Hey all,
I'm encountering some strange problems with GRUB on my machine. I did have everything working fine as per the install docs (with the only slightly non-standard thing being that my first hard disc partition is Win 2000 rather than Gentoo, but that shouldn't matter), with GRUB chainloading to the NT bootloader on its respective partition.
However, one day, things go a bit funny (I suspect this is to do with installing some software on my Windows partition that uses C-Dilla protection, which apparentely writes to your MBR), and GRUB won't load stage 1.5 anymore.
Fine, I boot off of a boot disc (Zool in this case, because my CDROM drive has packed up so I'm forced to use floppies), re-install GRUB on the MBR. This time I get as far as the menu, but I can't go to Windows anymore, and if I try the commands associated with the menu choice by hand at the GRUB command prompt, I get all kinds of funky errors about my NT partition being an unknown type (when it's FAT), and having an "invalid number of cylinders".
OK, I think, as I'm using Windows more than Gentoo at the moment for fairly pressing college work, I'll just restore the NT MBR and forget about GRUB for the moment. However, having done this, I get an error saying "NTLDR not found," even though I've gone to an NT recovery console and done a "fixboot" on my NT partition as well as the "fixmbr" necessary to restore the drive's MBR.

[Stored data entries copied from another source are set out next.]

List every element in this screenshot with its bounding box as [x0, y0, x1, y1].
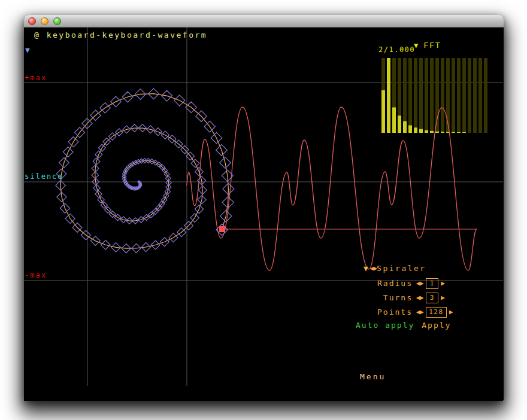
fft-bar-bg: [452, 58, 455, 133]
collapse-arrow-icon[interactable]: ▼: [25, 46, 30, 54]
fft-bar-value: [462, 132, 466, 133]
axis-label-silence: silence: [25, 173, 63, 180]
radius-label: Radius: [356, 279, 413, 288]
fft-bar-value: [452, 132, 455, 133]
points-dec-icon[interactable]: ◀▶: [416, 308, 423, 316]
fft-bar-bg: [468, 58, 471, 133]
turns-inc-icon[interactable]: ▶: [441, 294, 445, 302]
radius-inc-icon[interactable]: ▶: [441, 279, 445, 287]
close-button[interactable]: [28, 17, 36, 25]
axis-label-plus-max: +max: [25, 74, 47, 81]
fft-bar-value: [398, 115, 401, 133]
fft-bar-value: [392, 108, 396, 133]
turns-dec-icon[interactable]: ◀▶: [416, 294, 423, 302]
points-label: Points: [356, 308, 413, 316]
fft-bar-value: [457, 132, 461, 133]
spiral-sample-diamonds[interactable]: [56, 89, 234, 253]
fft-bar-value: [419, 129, 423, 133]
fft-bar-bg: [425, 58, 428, 133]
param-row-turns: Turns ◀▶ 3 ▶: [356, 293, 499, 303]
turns-value-box[interactable]: 3: [426, 293, 438, 303]
param-row-radius: Radius ◀▶ 1 ▶: [356, 278, 499, 288]
fft-bar-value: [403, 121, 407, 133]
fft-bar-bg: [419, 58, 423, 133]
fft-bar-value: [441, 132, 444, 133]
patch-title: @ keyboard-keyboard-waveform: [34, 31, 207, 39]
fft-bar-bg: [473, 58, 477, 133]
zoom-button[interactable]: [53, 17, 61, 25]
fft-bar-value: [435, 132, 439, 133]
fft-bar-bg: [484, 58, 487, 133]
fft-bar-bg: [462, 58, 466, 133]
fft-bar-bg: [430, 58, 434, 133]
fft-bar-bg: [414, 58, 417, 133]
fft-title: FFT: [423, 41, 441, 50]
minimize-button[interactable]: [41, 17, 49, 25]
window-titlebar[interactable]: [24, 15, 504, 28]
fft-readout: 2/1.000: [378, 46, 415, 53]
fft-bar-value: [408, 126, 412, 133]
fft-bar-bg: [446, 58, 450, 133]
fft-bar-value: [381, 90, 385, 133]
points-inc-icon[interactable]: ▶: [449, 308, 453, 316]
spiraler-title: Spiraler: [377, 264, 426, 272]
radius-value-box[interactable]: 1: [426, 278, 438, 289]
menu-button[interactable]: Menu: [360, 373, 386, 381]
fft-bar-value: [425, 130, 428, 133]
fft-bar-bg: [441, 58, 444, 133]
app-canvas[interactable]: @ keyboard-keyboard-waveform ▼ +max sile…: [24, 28, 503, 401]
spiraler-header: ▼ ◀ ▶ Spiraler: [364, 264, 426, 272]
fft-bar-value: [430, 131, 434, 133]
fft-bar-bg: [457, 58, 461, 133]
fft-bar-value: [414, 127, 417, 133]
apply-row: Auto apply Apply: [356, 321, 451, 330]
scene-graphics[interactable]: [24, 28, 503, 401]
points-value-box[interactable]: 128: [426, 307, 446, 318]
turns-label: Turns: [356, 293, 413, 302]
spiral-curve[interactable]: [60, 94, 228, 249]
radius-dec-icon[interactable]: ◀▶: [416, 279, 423, 287]
spiraler-collapse-icon[interactable]: ▼: [364, 264, 368, 272]
auto-apply-button[interactable]: Auto apply: [356, 321, 414, 330]
fft-bar-bg: [435, 58, 439, 133]
fft-bar-value: [387, 58, 390, 133]
app-window: @ keyboard-keyboard-waveform ▼ +max sile…: [24, 15, 504, 401]
fft-bar-bg: [478, 58, 482, 133]
axis-label-minus-max: -max: [25, 272, 47, 279]
param-row-points: Points ◀▶ 128 ▶: [356, 307, 499, 317]
apply-button[interactable]: Apply: [422, 321, 451, 330]
spiral-end-marker[interactable]: [219, 226, 225, 232]
fft-bar-bg: [408, 58, 412, 133]
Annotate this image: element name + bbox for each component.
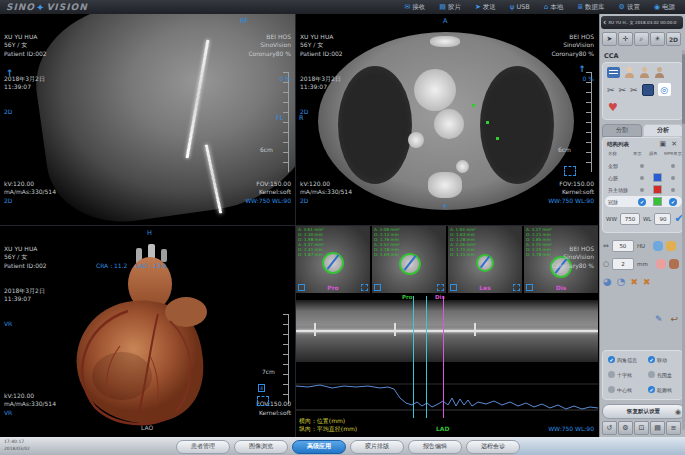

So my question is this. Based on the errors I'm getting from GRUB, is my partition table buggered, which is why I'm getting all this strange behaviour? I would think not, because the machine still works fine in either OS if I boot off of a floppy. How then, can I fix this? At the moment, I'm booting off floppy all the time, which is inelegant as well as annoying. Worst case, could I not create an image of my NT boot floppy and configure GRUB to boot off of that somehow?